George Osborne s’est engagé dès fin mai à promouvoir l’impôt sur les sociétés le plus bas du G20. Or, JP Morgan Chase évaluait en juin dernier qu’une baisse à 25% représenterait un gain de 336 millions de livres pour les cinq principales banques britanniques.[35] Il a en outre ajouté 400 millions de livres  au milliard annoncé en juin à destination du Regional Growth Fund dont la vocation est d’assister les projets du secteur privé. Mais l’assistanat direct ou indirect au patronat prend d’autres formes encore. Par exemple, le ‘monde de l’entreprise’ pourra enfin échapper de manière quasi-totale à toute surveillance du Health and Safety Executive, l’organisme d’Etat en charge des questions de santé et de sécurité au travail. Le HSE doit en effet voir son budget réduit de 35% d’ici 2015 dans un contexte où le nombre des poursuites enclenchées suite à des décès sur les lieux de travail a chuté de 39% en six ans ; un contexte où 49% des lieux de travail du Royaume-Uni n’ont jamais reçu la visite d’un inspecteur de l’hygiène et de la sécurité ; enfin, un contexte où le nouveau rapport de Lord Young sur la santé et la sécurité au travail dénonce la « culture du dommage et intérêt » (en faveur des salariés, bien sûr) et évacue les questions pourtant centrales aujourd’hui de stress et de violence au travail pour ne se concentrer que sur une compréhension étroite de la sécurité.[36] Aussi doit-on craindre que s’accroisse plus dramatiquement encore la mise en invisibilité de la souffrance au travail au moment où la destruction massive d’emplois publics et privés se traduira inévitablement par des reports de charge de travail sur des collectifs restreints et, par conséquent, plus pressurés encore.  

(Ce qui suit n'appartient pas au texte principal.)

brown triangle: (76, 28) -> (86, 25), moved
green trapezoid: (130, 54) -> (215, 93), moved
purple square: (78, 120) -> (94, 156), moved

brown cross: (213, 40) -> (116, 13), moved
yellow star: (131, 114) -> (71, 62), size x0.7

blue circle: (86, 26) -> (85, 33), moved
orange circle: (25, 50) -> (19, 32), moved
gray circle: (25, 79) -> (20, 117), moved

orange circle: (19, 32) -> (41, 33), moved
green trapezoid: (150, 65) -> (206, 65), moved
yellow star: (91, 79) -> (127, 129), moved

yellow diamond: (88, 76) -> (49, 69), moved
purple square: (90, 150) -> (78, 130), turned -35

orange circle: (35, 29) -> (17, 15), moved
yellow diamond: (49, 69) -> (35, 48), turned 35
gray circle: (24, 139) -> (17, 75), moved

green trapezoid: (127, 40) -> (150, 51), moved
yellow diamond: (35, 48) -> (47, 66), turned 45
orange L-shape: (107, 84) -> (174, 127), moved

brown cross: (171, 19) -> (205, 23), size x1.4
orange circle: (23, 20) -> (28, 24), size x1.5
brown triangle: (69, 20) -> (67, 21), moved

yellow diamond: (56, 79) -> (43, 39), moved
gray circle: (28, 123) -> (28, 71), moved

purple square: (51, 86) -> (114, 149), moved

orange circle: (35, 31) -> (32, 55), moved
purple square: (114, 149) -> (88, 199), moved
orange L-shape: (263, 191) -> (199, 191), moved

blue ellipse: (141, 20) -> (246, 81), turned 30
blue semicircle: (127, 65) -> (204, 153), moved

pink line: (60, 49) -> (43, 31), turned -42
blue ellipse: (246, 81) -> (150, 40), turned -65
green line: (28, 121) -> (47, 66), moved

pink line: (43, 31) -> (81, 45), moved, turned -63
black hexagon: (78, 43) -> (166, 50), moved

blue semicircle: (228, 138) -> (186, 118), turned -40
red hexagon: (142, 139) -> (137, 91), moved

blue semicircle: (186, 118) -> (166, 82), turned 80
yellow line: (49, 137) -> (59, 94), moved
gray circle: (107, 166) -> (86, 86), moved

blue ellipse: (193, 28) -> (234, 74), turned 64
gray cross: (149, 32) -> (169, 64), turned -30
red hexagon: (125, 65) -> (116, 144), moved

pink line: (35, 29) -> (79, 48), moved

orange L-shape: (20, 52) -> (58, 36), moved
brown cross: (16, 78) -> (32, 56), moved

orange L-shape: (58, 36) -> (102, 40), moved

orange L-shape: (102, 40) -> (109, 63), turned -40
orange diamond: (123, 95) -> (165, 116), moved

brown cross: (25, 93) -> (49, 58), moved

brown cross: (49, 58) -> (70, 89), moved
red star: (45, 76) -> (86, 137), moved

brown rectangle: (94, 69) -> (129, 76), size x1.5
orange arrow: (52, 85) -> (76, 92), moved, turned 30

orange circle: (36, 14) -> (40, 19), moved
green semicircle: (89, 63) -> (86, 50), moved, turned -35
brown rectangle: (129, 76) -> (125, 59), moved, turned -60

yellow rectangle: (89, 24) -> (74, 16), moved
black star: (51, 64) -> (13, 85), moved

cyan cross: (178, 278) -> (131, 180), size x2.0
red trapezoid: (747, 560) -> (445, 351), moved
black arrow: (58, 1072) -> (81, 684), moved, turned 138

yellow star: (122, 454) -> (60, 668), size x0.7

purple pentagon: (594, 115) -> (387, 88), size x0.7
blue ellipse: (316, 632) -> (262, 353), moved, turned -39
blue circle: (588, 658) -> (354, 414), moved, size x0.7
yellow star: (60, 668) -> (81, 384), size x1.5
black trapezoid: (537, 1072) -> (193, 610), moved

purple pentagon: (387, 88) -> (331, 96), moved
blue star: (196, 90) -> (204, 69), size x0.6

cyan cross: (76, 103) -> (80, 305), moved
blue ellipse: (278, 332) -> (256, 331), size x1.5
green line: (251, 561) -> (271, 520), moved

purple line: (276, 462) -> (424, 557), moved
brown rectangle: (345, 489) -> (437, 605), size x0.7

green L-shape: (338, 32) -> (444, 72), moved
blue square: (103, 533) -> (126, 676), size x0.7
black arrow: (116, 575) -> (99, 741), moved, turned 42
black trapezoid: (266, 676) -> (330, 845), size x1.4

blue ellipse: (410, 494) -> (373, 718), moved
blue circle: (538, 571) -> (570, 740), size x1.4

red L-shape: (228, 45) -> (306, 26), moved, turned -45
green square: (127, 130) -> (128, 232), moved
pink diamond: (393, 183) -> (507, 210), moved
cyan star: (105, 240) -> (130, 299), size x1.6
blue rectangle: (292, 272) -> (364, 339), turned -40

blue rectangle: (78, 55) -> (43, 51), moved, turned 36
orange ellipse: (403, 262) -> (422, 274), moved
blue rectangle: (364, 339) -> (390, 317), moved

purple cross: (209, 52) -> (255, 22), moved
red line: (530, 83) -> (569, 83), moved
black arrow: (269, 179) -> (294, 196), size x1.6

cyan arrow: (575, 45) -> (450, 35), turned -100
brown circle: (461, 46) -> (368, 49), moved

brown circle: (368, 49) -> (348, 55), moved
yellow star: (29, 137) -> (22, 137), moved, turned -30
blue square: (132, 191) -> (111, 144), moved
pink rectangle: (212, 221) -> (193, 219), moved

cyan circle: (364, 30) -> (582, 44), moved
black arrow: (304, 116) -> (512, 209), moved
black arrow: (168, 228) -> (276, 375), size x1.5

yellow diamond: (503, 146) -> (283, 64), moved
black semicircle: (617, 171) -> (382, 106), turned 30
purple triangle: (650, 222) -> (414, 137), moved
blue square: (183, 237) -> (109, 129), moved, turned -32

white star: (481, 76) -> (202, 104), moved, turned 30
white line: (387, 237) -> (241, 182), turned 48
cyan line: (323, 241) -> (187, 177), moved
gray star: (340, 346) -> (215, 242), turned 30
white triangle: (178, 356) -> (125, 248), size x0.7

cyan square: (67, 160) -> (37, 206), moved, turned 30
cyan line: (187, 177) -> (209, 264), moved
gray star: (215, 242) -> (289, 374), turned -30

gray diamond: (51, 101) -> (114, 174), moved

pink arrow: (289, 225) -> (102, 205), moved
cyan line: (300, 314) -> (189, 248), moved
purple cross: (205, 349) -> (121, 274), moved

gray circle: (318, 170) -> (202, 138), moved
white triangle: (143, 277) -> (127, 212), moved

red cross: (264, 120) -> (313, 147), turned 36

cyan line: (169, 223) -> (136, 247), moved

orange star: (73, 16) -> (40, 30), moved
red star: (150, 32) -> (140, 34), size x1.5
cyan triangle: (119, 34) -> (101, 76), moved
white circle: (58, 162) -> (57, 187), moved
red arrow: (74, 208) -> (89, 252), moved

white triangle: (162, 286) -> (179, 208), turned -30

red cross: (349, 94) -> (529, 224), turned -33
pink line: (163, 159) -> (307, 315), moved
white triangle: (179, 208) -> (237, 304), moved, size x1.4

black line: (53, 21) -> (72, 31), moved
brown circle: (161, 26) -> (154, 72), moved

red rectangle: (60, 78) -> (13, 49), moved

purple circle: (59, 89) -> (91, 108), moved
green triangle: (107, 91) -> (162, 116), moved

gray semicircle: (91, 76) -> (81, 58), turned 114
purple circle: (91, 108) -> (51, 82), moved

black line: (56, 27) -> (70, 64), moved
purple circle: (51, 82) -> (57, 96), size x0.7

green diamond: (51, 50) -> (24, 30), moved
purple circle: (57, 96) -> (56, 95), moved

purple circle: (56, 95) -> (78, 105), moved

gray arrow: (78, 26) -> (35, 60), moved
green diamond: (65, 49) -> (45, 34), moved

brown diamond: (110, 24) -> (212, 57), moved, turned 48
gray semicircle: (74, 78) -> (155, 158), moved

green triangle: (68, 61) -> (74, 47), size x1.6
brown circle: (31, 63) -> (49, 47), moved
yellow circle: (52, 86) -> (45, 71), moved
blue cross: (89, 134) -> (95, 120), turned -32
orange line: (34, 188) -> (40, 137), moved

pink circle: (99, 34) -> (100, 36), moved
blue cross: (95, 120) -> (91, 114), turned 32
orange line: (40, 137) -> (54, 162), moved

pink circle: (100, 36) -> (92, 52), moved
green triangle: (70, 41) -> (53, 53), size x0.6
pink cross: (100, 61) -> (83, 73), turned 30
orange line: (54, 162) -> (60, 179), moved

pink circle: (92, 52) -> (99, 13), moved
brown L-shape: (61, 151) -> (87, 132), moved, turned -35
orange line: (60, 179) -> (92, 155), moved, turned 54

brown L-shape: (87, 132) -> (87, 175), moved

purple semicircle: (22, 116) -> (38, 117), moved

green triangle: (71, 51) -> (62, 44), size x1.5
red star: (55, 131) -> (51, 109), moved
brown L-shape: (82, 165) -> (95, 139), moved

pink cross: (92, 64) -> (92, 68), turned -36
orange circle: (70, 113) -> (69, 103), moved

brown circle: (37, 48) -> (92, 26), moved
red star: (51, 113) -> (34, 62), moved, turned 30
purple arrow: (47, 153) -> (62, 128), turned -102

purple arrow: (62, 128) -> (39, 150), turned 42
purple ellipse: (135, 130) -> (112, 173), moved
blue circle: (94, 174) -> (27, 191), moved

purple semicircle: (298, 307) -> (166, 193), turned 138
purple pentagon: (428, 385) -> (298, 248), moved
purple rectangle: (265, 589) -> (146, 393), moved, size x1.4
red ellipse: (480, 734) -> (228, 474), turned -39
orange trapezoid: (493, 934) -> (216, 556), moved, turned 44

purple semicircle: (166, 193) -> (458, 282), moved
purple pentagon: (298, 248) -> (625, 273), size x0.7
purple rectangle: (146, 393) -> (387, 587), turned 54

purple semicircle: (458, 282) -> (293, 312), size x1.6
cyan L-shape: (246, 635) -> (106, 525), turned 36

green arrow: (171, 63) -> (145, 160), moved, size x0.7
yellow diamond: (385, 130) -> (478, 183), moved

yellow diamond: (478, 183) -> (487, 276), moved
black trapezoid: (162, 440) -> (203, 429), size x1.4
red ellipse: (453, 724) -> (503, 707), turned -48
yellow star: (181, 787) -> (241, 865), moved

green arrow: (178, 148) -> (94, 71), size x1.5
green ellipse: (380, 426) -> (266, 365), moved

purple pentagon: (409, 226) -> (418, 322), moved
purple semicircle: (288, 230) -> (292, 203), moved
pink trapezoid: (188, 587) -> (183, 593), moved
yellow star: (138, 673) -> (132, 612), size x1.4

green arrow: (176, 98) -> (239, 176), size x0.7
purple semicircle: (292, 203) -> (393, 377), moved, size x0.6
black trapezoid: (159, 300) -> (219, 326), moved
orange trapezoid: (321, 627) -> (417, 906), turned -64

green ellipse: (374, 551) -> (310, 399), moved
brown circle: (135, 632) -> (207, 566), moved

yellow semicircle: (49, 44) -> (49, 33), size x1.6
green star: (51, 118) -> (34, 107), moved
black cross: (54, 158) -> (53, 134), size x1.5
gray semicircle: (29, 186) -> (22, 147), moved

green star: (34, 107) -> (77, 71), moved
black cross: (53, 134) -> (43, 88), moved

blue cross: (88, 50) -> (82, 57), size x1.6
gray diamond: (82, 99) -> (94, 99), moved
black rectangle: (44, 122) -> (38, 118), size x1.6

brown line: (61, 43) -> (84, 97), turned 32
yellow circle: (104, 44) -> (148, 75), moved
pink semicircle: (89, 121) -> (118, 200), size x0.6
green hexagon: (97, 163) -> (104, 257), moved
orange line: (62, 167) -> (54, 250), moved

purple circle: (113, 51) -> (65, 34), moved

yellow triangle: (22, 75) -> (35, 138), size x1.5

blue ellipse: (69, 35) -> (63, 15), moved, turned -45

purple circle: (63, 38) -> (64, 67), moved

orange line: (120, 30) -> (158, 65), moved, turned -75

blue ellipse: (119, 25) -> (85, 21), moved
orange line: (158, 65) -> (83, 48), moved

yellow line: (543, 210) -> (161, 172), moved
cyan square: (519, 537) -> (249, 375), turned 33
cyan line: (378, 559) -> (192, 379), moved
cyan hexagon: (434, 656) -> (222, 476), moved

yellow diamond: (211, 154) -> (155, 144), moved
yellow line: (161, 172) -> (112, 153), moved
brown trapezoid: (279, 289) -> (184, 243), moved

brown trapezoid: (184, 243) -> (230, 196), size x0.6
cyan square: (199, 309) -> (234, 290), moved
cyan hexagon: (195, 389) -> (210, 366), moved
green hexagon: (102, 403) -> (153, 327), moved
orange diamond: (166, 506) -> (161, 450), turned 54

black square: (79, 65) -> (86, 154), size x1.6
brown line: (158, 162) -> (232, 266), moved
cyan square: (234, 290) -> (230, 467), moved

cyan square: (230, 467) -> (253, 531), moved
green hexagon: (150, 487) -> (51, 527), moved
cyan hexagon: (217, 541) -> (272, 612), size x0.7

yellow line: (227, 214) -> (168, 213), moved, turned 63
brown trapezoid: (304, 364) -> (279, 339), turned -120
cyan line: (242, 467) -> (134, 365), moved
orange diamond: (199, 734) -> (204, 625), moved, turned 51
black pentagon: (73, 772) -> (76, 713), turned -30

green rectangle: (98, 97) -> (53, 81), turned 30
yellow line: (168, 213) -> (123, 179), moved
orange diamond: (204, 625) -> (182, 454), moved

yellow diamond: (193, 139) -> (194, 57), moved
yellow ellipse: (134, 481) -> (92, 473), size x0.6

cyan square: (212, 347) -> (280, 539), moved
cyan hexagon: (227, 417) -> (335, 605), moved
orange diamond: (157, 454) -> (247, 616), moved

Par ailleurs,  l’évasion fiscale comme institution financière, couverte par un régime de confidentialité parfaitement officiel, se voit aujourd’hui un peu trop. Les enquêtes rendues publiques début 2009 envisageaient des pertes pouvant aller jusqu’à 13 milliards de livres. Aujourd’hui, ces estimations semblent devoir être fortement révisées à la hausse : de l’ordre de 30 milliards par an avec un volume d’évasion fiscale 15 fois supérieur à la fraude aux allocations. Et le problème implique maintenant certains des principaux membres du gouvernement. Il était donc urgent de concéder quelques annonces, « austérité » oblige. Reconnaissons qu’il y avait bien quelque audace à nommer conseiller du gouvernement sur les questions fiscales un individu, Philip Green, neuvième fortune d’Angleterre, qui avait récemment réussi à ne pas payer un penny sur  les 1.2 milliards de  livres de dividendes reçus du groupe Arcadia en les transférant directement à son épouse domiciliée à Monaco. Du côté des banques, cela dit, les choses paraissent plutôt sereines. Dès juin, George Osborne annonçait une contribution des banques au renflouement du déficit : un prélèvement sur les passifs des banques qui, à 0,07%, représente moins de la moitié de ce que le gouvernement états-unien envisageait déjà (0.15%). « Le prélèvement équivaut à 7 % des 28 milliards de livres de profits combinés que les analystes pensent que HSBC Holdings Plc, Barclays Plc, Royal Bank of Scotland Group Plc, Lloyds Banking Group Plc et Standard Chartered Plc devraient annoncer en 2011 ».[37] Somme à laquelle il faut donc ajouter l’aubaine engendrée par la baisse de l’impôt sur les sociétés.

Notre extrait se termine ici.